Work order
Give as output the line that contains "Identify the location of Host", followed by every remaining line of the entries, unchanged and with nothing added.

Material for the task
======

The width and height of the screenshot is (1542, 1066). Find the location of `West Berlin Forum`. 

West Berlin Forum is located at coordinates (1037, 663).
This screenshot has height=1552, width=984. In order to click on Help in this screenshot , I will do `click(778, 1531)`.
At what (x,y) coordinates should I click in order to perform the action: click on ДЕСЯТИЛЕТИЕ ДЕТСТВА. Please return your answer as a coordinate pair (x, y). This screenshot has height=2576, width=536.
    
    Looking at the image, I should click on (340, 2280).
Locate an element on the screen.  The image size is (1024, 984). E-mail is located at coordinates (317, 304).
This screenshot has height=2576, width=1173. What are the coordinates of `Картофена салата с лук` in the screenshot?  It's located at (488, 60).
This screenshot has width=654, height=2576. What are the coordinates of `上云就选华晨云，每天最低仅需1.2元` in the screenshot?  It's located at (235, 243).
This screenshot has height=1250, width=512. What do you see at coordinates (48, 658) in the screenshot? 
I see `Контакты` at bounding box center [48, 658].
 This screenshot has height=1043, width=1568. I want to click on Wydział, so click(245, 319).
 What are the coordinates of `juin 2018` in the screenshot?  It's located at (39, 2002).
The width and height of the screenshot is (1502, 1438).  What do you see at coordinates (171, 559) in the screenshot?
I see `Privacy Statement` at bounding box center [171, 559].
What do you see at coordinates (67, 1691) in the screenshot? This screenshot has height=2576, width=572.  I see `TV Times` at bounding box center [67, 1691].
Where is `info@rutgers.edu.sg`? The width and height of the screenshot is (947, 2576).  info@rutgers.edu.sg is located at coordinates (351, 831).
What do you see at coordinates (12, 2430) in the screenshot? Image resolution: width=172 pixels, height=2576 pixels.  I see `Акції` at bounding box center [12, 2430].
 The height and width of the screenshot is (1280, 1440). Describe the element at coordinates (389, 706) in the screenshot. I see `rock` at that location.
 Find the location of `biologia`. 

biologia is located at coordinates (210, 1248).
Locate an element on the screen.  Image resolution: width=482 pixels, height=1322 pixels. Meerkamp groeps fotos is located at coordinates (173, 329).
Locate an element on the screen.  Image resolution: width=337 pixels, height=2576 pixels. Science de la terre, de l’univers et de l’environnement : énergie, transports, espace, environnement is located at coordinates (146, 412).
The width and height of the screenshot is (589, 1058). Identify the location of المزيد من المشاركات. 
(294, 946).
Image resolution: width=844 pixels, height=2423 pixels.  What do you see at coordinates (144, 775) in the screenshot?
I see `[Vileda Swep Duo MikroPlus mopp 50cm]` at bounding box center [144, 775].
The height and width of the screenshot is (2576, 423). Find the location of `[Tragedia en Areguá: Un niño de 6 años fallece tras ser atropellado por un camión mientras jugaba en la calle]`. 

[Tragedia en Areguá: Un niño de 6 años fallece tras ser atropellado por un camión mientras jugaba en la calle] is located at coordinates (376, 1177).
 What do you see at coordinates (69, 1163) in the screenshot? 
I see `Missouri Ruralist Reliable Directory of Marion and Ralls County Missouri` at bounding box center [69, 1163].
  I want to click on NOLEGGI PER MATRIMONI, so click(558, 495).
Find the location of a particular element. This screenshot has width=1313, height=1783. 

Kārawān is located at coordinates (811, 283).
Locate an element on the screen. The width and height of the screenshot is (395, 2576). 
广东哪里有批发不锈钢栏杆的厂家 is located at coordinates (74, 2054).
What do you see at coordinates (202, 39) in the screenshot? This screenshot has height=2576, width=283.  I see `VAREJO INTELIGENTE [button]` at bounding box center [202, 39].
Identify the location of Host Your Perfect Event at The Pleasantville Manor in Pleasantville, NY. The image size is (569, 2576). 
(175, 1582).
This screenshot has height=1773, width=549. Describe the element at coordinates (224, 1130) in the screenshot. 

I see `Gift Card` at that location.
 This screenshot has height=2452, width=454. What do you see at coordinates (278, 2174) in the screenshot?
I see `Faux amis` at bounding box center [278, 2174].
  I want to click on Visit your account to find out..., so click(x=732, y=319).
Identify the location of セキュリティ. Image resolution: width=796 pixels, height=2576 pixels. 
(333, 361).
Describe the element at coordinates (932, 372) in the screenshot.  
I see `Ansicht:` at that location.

======

Finished exercise
Identify the location of Host Your Perfect Event at The Pleasantville Manor in Pleasantville, NY. The image size is (569, 2576). 
(175, 1582).
This screenshot has height=1773, width=549. Describe the element at coordinates (224, 1130) in the screenshot. 

I see `Gift Card` at that location.
 This screenshot has height=2452, width=454. What do you see at coordinates (278, 2174) in the screenshot?
I see `Faux amis` at bounding box center [278, 2174].
  I want to click on Visit your account to find out..., so click(x=732, y=319).
Identify the location of セキュリティ. Image resolution: width=796 pixels, height=2576 pixels. 
(333, 361).
Describe the element at coordinates (932, 372) in the screenshot.  
I see `Ansicht:` at that location.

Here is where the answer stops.